Nowelizacja, która weszła w życie 24 grudnia 2103 r., podjęła ważny problem. Rząd, a za nim parlament postanowił ułatwić życie podwykonawcom. Wszyscy pamiętamy dramatyczne wydarzenia z 2012 r., kiedy wiele firm uczestniczących w budowie autostrad czy Stadionu Narodowego stanęło na skraju bankructwa. Wiele osób uważało wtedy za swój obowiązek wyrazić opinię, a czasem przedstawić pomysł na zmiany w ustawie. Efekt legislacyjnie rozczarowujący: wątpliwa merytorycznie, ale za to dość obszerna i kazuistyczna przedmiotowa zmiana ustawy Pzp i kontrowersyjna konstytucyjnie ustawa z 28 czerwca 2012 r. o spłacie niektórych niezaspokojonych należności przedsiębiorców, wynikających z realizacji udzielonych zamówień publicznych. A przecież ówczesna debata miała jednak pozytywny walor, bo otworzyła wielu osobom oczy na kryzys całego systemu zamówień publicznych. Nagle chętniej słuchani byli ci, którzy wskazywali na konieczność zmiany założeń udzielania kontraktów.
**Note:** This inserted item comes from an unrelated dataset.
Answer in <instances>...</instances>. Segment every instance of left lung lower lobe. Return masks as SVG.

Prawda jest taka, iż system stał się mniej wydolny. Jest obarczony poważnym ryzykiem uzyskiwania rozwiązań niedoskonałych, a co się z tym wiąże – nie daje gwarancji płynnego wprowadzania w krwiobieg gospodarczy pieniędzy publicznych, w tym pochodzących z UE. Fiasko wielu dużych projektów infrastrukturalnych, bankructwa, połajanki instytucji europejskich – to tylko niektóre z argumentów potwierdzających smutną diagnozę.
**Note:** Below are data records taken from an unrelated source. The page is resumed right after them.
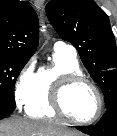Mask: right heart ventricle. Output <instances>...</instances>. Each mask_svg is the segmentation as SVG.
<instances>
[{
    "label": "right heart ventricle",
    "instance_id": "right-heart-ventricle-1",
    "mask_svg": "<svg viewBox=\"0 0 117 136\" xmlns=\"http://www.w3.org/2000/svg\"><path fill=\"white\" fill-rule=\"evenodd\" d=\"M67 73H79L81 69L77 58L55 52L54 64L38 71L36 93L26 105L27 115L33 118H52L56 113L50 104V95L56 80Z\"/></svg>",
    "mask_w": 117,
    "mask_h": 136
}]
</instances>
Wreszcie problem zaczęli dostrzegać i politycy. Tyle tylko, że aktywność rządu i większości parlamentarnej przejawia się w przygotowywaniu kolejnych cząstkowych projektów ustaw. Niektóre propozycje idą w dobrym kierunku, ale to wszystko jest fragmentaryczne. Tej oceny nie zmieniają postulaty wpływowych polityków koalicji o potrzebie budowy nowego systemu udzielania zamówień, bo jak na razie są to tylko deklaracje. Z kolei główna partia opozycyjna przygotowała interesujące założenia nowej ustawy, ale prace nie wyszły poza wstępną dyskusję.
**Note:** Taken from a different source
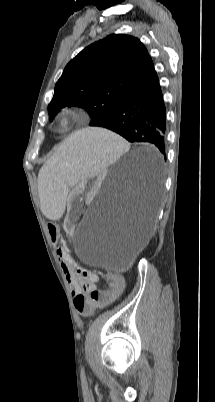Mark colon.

Niemniej aktywność polityków i ekspertów cieszy. Powinna zaowocować wreszcie poważną debatą i kompleksowymi propozycjami zmian w systemie. Biorąc pod uwagę czekające nas kolejne wielkie zamówienia publiczne związane z nową unijną perspektywą budżetową, uważamy, że koniecznością staje się nie tylko debata, ale i określenie na nowo systemu zamówień publicznych. Właśnie uchwalone zostały nowe dyrektywy Parlamentu Europejskiego i Rady w sprawie zamówień.